When I was ready to leave, he remained laying on the bed, which did not seem to me a gesture of a lack of attention or laziness that should cause me displeasure, on the contrary I felt joy when tired and half-asleep he told me to leave that house as soon as possible, that I was young, too young and no one would blame me if I decided to live, any sane person would do that, I am just playing with fire and am obviously oblivious to the consequences, after all, he could help me, I could stay with him, and that seemed to me a nicer gesture than any possible farewell walk to the door, I could stay with him he said, and I left. Feeling as if I am walking on air, I am thinking how nice it is that I now have something to dream about in the future, something that has actually happened and how nice it is to feel like you are walking on air that I do not even notice that the man driving me back is the same taxi driver who drove me there, he is the one who notices, saying that this is not the first time this has happened to him, that not often, but sometimes his path crosses with the ones of his passengers’, and I do not care to explain that this is not destiny but the probability of an occurrence like this is simply greater because it is his job to drive people around in a city which is not so big that they never meet again, I do not care that things would be really bad if my husband has woken up, maybe it is meant to be, maybe there is no better way to leave someone, there has to be certain cruelty involved, everything else is just simply masking the pain, and pain is always unpleasant. Just as unpleasant was the disappearance of my freedom in the moment when I saw the house I lived in and the door through which I was to enter soundlessly. Before dropping me off a couple of houses down, my taxi driver informed me that his name was old Gele and old Gele bid me farewell with the advice to smile when I lay down to sleep because if I fall asleep smiling, I would wake up smiling as well, which I took to be a sign of closeness. To him I am no longer a regular passenger, but someone he can advise because our paths have crossed, and as he believes, I am someone he can bid goodnight to and all that was good because the whole night was good and it would continue to be good if I enter soundlessly and lay down to sleep smiling.

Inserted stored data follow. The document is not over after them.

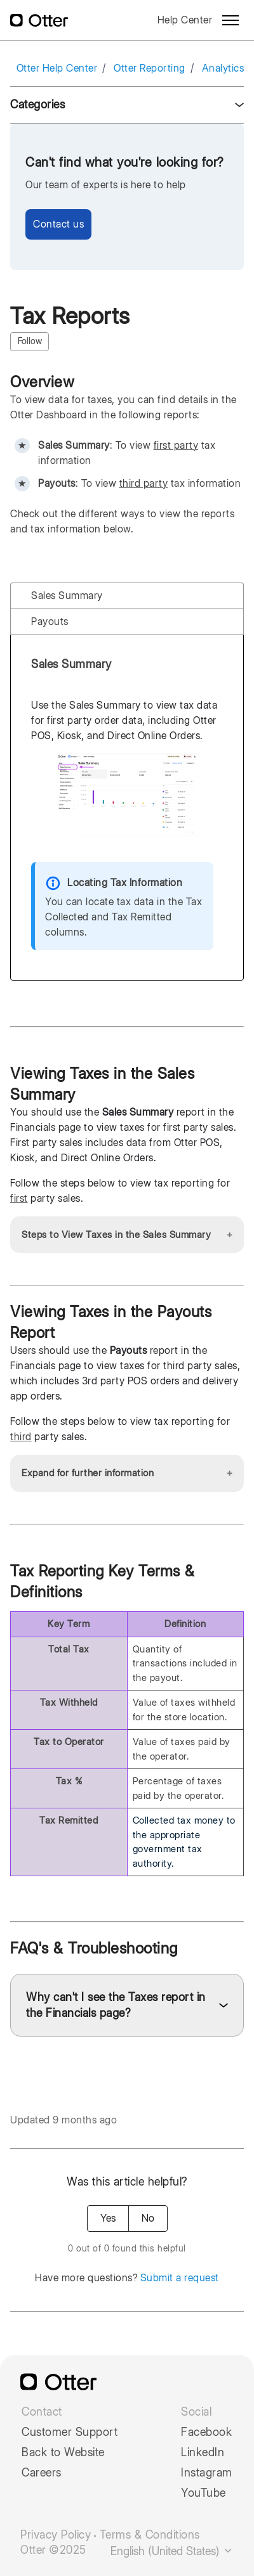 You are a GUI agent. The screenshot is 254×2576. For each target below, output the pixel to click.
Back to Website (63, 2452)
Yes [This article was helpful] (108, 2218)
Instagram (206, 2472)
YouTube (203, 2493)
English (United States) (172, 2551)
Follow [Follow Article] (30, 341)
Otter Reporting (149, 68)
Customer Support (69, 2432)
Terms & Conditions (150, 2534)
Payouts (50, 621)
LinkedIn (202, 2452)
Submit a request (179, 2278)
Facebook (206, 2432)
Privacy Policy (55, 2534)
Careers (42, 2472)
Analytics (223, 68)
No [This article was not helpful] (148, 2218)
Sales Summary (67, 595)
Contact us (58, 224)
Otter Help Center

The ground floor, with the huge black bow on the door was dormant, Danica was sleeping and I had crossed one obstacle, not in the least bit harmless as Danica often as a result of her insomnia sat by the window and stared helplessly at the street, but even if she had seen me, she probably had no right to scold me, she would not embrace me like mom would, no one could ever do so, but she has no right to ask for any explanation, I have sacrificed too much trying to please her every need, and her needs were neither simple, nor naive. I could not expect her to understand me. I climbed up the stairs, entered the door, again, holding my sandals and after hearing my husband’s dormant breaths, I contently slid into a corner where I changed and then nestled down on the living room sofa where I had now gotten into the habit of falling asleep more often with the excuse of watching Fox Life shows because we did not have a TV in the bedroom, I laid down with all the wonderful memories I had carried rendered into a reckless smile at the break of dawn.

Before I started replaying the events of the evening in my head, something which I had done, with certain alterations, since childhood, so as to transport myself into the land of dreams, I realized that everything my husband had falsely accused me of is no longer false and that seemed to me a kind of a poetic justice, a moment made just for me, a feeling I had forgotten. Maybe he had himself to blame, I thought, that cruelty-and all his accusations were cruel, he would blame me for anything that crossed his mind-it had to be punished somehow, at the end of the day it happened instinctively, I had never before given up the intention to help him.